Totalità e individualità
Una delle prime sensazioni negative dell’allievo all’arrivo al collegio è l’anonimato a cui è
destinato: tutto è uguale per tutti, spoglio, squallido e impersonale. Il collegio mira alla costruzione
di una conformità nell’educazione degli allievi e nelle condotte. Entrando, Brofferio perde la sua
libertà, come perde anche la sua privacy e la sua intimità. Uno dei passaggi fondamentali è, per
esempio, l’apprendistato sessuale: che si tratti di una ragazzina che si prostituisce o di pratiche di
masturbazione di gruppo, anche questa sfera dell’intimo si trasforma in una pratica collettiva. Ci
sono 4 esperienze particolari che fanno convergere l’universo del collegio e quello del costume. 1)
la gerarchia dei meriti: brofferio risulta essere bravo in grammatica, invece i compagni che hanno la
furbizia e la forza sono inferiori a lui. 2) le affinità elettive: nessun allievo è completamente solo in
collegio. Intorno a lui, oltre alla molteplicità dei compagni, c’è sempre una figura speciale, un
amico, un professore. La struttura del collegio consente e richiede un’apertura dello spazio affettivo,
esaltando il sentimento dell’amicizia infatti brofferio fa amicizia con giovanni garino.
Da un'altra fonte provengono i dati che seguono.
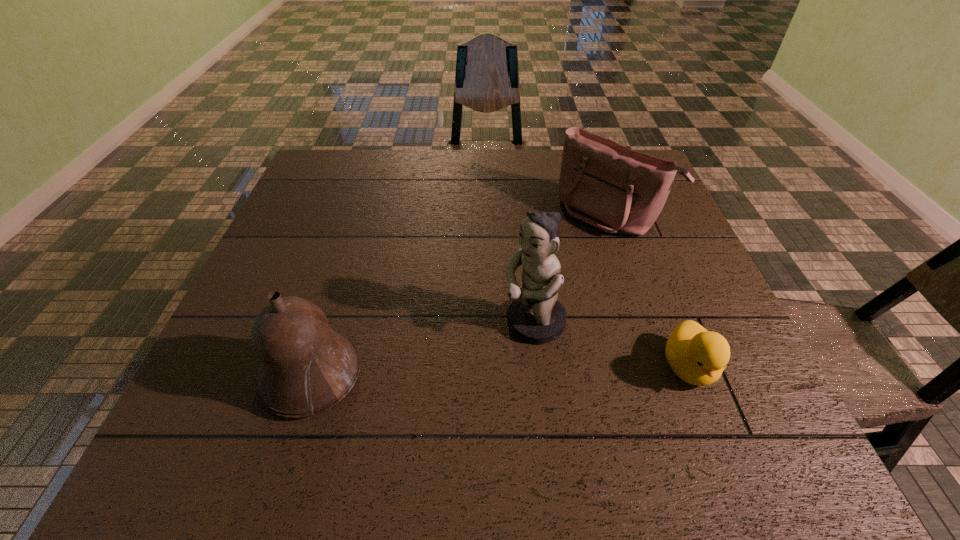 You are a GUI agent. You are given a task and a screenshot of the screen. Output one action in this format:
    pyautogui.click(x=<x>, y=<y>)
    Task: Click on the free region that satisfies the following two spatial constraints: 1. on the back side of the shoulder bag; 2. on the right side of the bell
    
    Given the screenshot: What is the action you would take?
    pyautogui.click(x=362, y=214)

At what (x,y) coordinates should I click in order to perform the action: click on free location that satisfies the following two spatial constraints: 1. on the back side of the leftmost object; 2. on the left side of the third object from right to left. Please return your answer as a coordinate pair (x, y). This screenshot has height=540, width=960. Looking at the image, I should click on (328, 323).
In inverno si
curano a vicenda, dormono in camere vicine. 3) la consapevolezza e il controllo di sé: La
convivenza tra soli uomini scatena pulsioni inevitabili, quali la violenza fisica. È in questo contesto
che il ragazzo comincia veramente a sondare sé stesso e la sua essenza, facendo una specie di esame
di coscienza. Broffferio vede che garino non si piega alla legge del collegio. 4) la cultura
dell’espressione: Vengono approfondite pratiche di scrittura (Gesuiti), che permettono ai ragazzi
l’espressione del sé (cultura dell’espressione). Brofferio si cimenta in gare di eloquenza,
raccontando tutte le vere storie ai suoi compagni e si confronta con la scrittura creativa.

Il microcosmo collegio
Nel collegio i rapporti con i compagni e i superiori sono regolamentati da due contratti sovrapposti
(legge e costume giovanile) e la mobilità sociale è garantita da un sistema meritocratico, il più delle
volte; ma c’è comunque l’umanità più disparata, e questo lo rende una vera società in miniatura.
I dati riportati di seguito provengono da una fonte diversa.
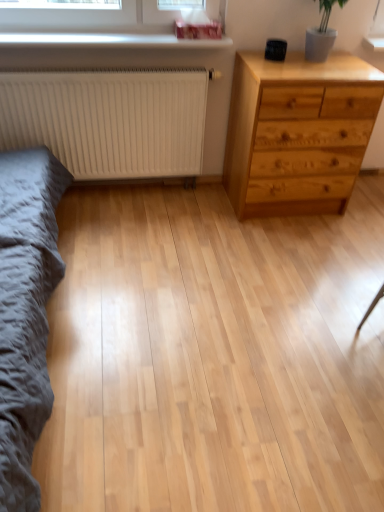 Where is `free location in front of white matte radiator at left`? The width and height of the screenshot is (384, 512). free location in front of white matte radiator at left is located at coordinates (129, 251). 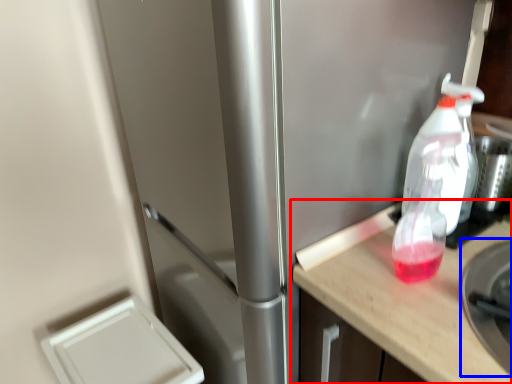 Question: Which object appears farthest to the camera in this image, countertop (highlighted by a red box) or appliance (highlighted by a blue box)?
Brofferio lo descrive come una piccola società, caratterizzata dai suoi riti, dal suo linguaggio, dalle
sue regole, dai suoi membri. Nonostante alcuni ricordi siano penosi, esperienze traumatizzanti,
l’esperienza del collegio è integrata nella prospettiva generale di una Bildung personale. Diventa un
passaggio obbligato, una tappa esistenziale attraverso la quale bisogna passare per costruire la
propria identità. Il collegio è il luogo in cui sperimentare la propria individualità rispetto agli altri. Il
collegio è uno strumento di formazione e civilizzazione individuale, il quale prepara i giovani
uomini alla società che li attende e di questo gli autobiografi sono consapevoli. Il collegio è una
società, nel collegio vi è uno scambio di opinioni, libertà politica.